Igiovani ustionati di Cras-Montana si trovano in ospedali specializzati: una situazione delicata, che richiede procedure di intervento tempestive e molto accurate. Le spiega Franco Bassetto, professore di chirurgia plastica, direttore della Clinica chirurgia plastica Centro grandi ustionati dell’azienda ospedale di Padova e presidente della Sic, la Società italiana di chirurgia plastica ricostruttiva ed estetica: “Subito dopo la tragedia abbiamo ricevuto un alert e liberato i Centri grandi ustionati italiani dai pazienti a bassa gravità per ospitare i feriti provenienti da Oltralpe. Al momento in Italia ne sono arrivati tre: sono ricoverati all’ospedale di Niguarda”.

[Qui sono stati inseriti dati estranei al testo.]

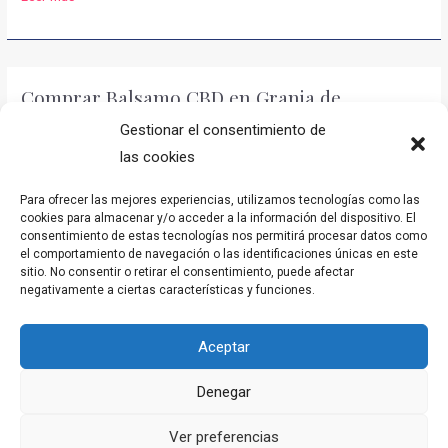
Mirra
Balsamo
CBD
en
Comprar Balsamo CBD en Granja de
Albatera
Rocamora
Gestionar el consentimiento de
las cookies
El bálsamo de CBD que te relaja
. Envíos entre 24h-48h. El bálsamo
de CBD que te mejora tus relajaciones.
Para ofrecer las mejores experiencias, utilizamos tecnologías como las
cookies para almacenar y/o acceder a la información del dispositivo. El
Comprar
Leer más »
consentimiento de estas tecnologías nos permitirá procesar datos como
Balsamo
el comportamiento de navegación o las identificaciones únicas en este
sitio. No consentir o retirar el consentimiento, puede afectar
CBD
negativamente a ciertas características y funciones.
en
Comprar Balsamo CBD en Beniarrés
Granja
Aceptar
de
El mejor bálsamo CBD para la vida
. Envíos entre 24h-48h. El
Rocamora
Denegar
bálsamo de CBD que te ayuda en tus relajaciones.
Ver preferencias
Comprar
Leer más »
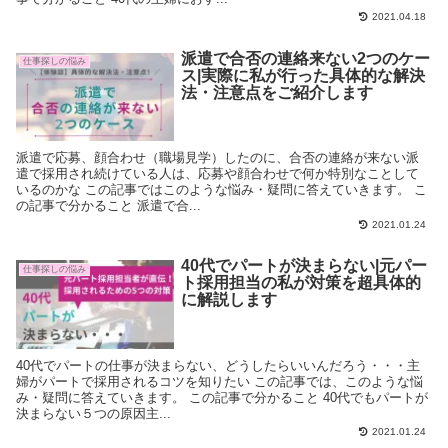
2021.04.18
派遣で合否の連絡来ない2つのケー
仕事探しの悩み
ス|実際に私が行った具体的な解決
法・注意点をご紹介します
派遣で応募、顔合わせ（職場見学）したのに、合否の連絡が来ない派
遣で採用され続けている人は、応募や顔合わせで何か特別なことして
いるのかな この記事ではこのような悩み・疑問に答えていきます。 こ
の記事で分かること 派遣で合...
2021.01.24
40代でパートが決まらない|元パー
仕事探しの悩み
ト採用担当の私が対策を超具体的
に解説します
40代でパートの仕事が決まらない、どうしたらいいんだろう・・・主
婦がパートで採用されるコツを知りたい この記事では、このような悩
み・疑問に答えていきます。 この記事で分かること 40代でもパートが
決まらない５つの原因主...
2021.01.24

Come si cura una persona ustionata? “Si parla di malattia da ustione, nel senso che il calore provoca un danno a livello cutaneo, con necrosi più o meno profonda, ma in grado di coinvolgere anche altri organi - sottolinea Bassetto -. Possiamo avere una ustione di primo, secondo o terzo grado: quella grave è superiore al 20% della superficie corporea di un adulto e al 10% di un bambino”.

“L’ustione provoca un travaso di liquidi dagli organi e in gergo si definisce da intravascolare a extravascolare: a causa di questo processo si subisce uno shock - prosegue Bassetto -. Più grande è lo shock, più il paziente può perdere conoscenza”.